WORK INSTRUCTION
Return exactly the span that opens with the line containing "Door: Martijn" and closes with the final line of the records, both included.

TASK MATERIAL
=== Begin Enclosure ===

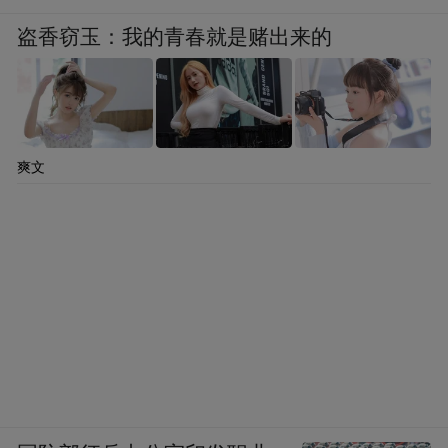
盗香窃玉：我的青春就是赌出来的
爽文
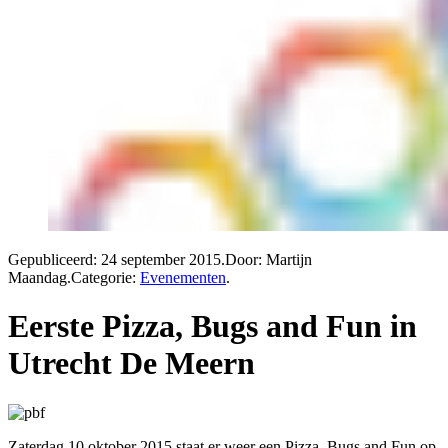
Gepubliceerd:
24 september 2015
.
Door: Martijn
Maandag
.
Categorie:
Evenementen
.
Eerste Pizza, Bugs and Fun in
Utrecht De Meern
Zaterdag 10 oktober 2015 staat er weer een Pizza, Bugs and Fun op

=== End Enclosure ===

EXERCISE RESPONSE
Door: Martijn
Maandag
.
Categorie:
Evenementen
.
Eerste Pizza, Bugs and Fun in
Utrecht De Meern
Zaterdag 10 oktober 2015 staat er weer een Pizza, Bugs and Fun op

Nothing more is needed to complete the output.